Seguro que a muchos lectores les suena el caso de Rafael Ricardi, aquel hombre que estuvo 13 años en prisión por una violación que no cometió. Cuentan que cuando el 25 de julio de 2008, tras reconocerse el error judicial, Ricardi salió de la cárcel de Topas, tomó aire y dijo:

-Se equivocaron y me han quitado media vida. Al menos que me ayuden. ¿Puedo irme ya a casa?

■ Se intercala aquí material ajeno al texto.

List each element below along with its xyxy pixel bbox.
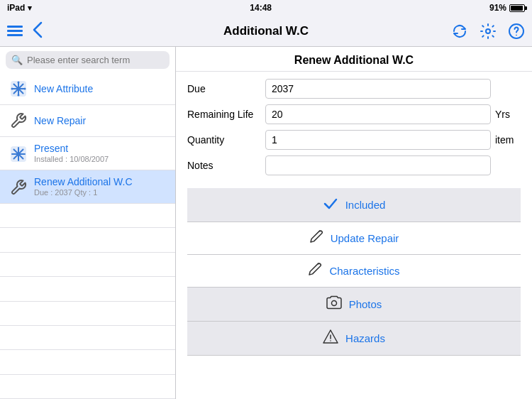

Seis años después de su liberación, el 2 de junio de 2014 para ser exactos, Rafael Ricardi, también conocido como El caballito, fue hallado muerto en su casa del Puerto de Santa María.

Este asunto, como todos los que, desde el pasado 25 de octubre, Ana María Ortiz viene publicando en estas mismas páginas con el rótulo de Inocentes, donde habla de las condenas erróneas de un abogado al que confundieron con un atracador, la del holandés llamado Van der Dussen que fue condenado a 15 años de prisión por tres agresiones sexuales en las que nada tuvo que ver, la de un colombiano acusado de asaltar una sucursal de Caja Madrid en la localidad de Cigales (Valladolid) donde jamás estuvo y la de Jorge Casaleiro que se pasó tres años y dos meses por el robo de 50 euros a un septuagenario al que ni siquiera conocía, me trae a la memoria el de aquella madre heroica de Chicago que en 1944 luchó hasta la extenuación y se gastó todos sus ahorros para demostrar la inocencia de su hijo condenado por un asesinato en el que no intervino. La historia se llevó al cine con el titulo de Call Northside 777.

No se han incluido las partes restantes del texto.